## Work instructions
A verbatim copy of the line containing "[Usercentrics Cookiebot - opens" and all lines after it, up to and including the final line of the records, is the only acceptable output.

## Task input
####
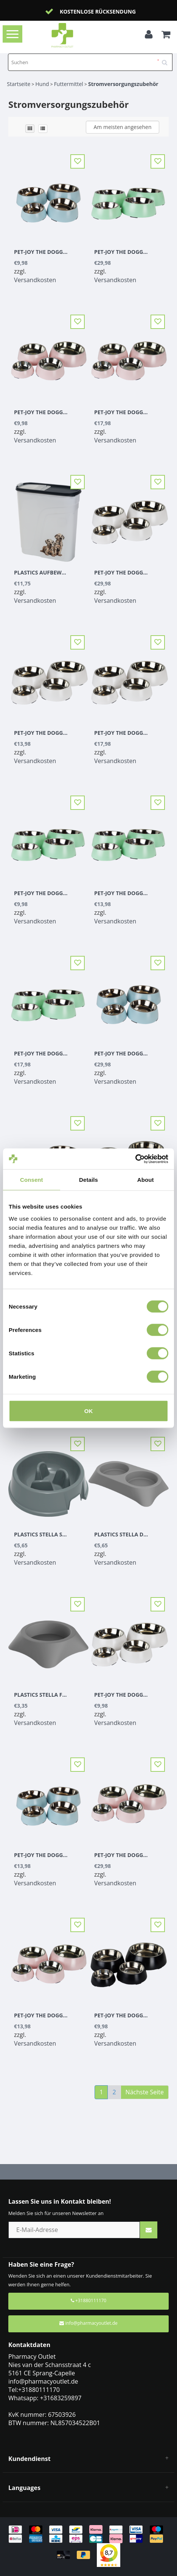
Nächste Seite (145, 2092)
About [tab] (145, 1180)
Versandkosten (35, 280)
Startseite (18, 84)
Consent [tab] (31, 1180)
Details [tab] (88, 1180)
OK (88, 1410)
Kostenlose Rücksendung (98, 11)
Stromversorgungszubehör (123, 84)
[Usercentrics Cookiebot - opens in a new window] (135, 1159)
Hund (42, 84)
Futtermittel (68, 84)
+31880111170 (88, 2300)
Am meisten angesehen (123, 127)
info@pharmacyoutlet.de (88, 2323)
####
## Response below
[Usercentrics Cookiebot - opens in a new window] (135, 1159)
Hund (42, 84)
Futtermittel (68, 84)
+31880111170 (88, 2300)
Am meisten angesehen (123, 127)
info@pharmacyoutlet.de (88, 2323)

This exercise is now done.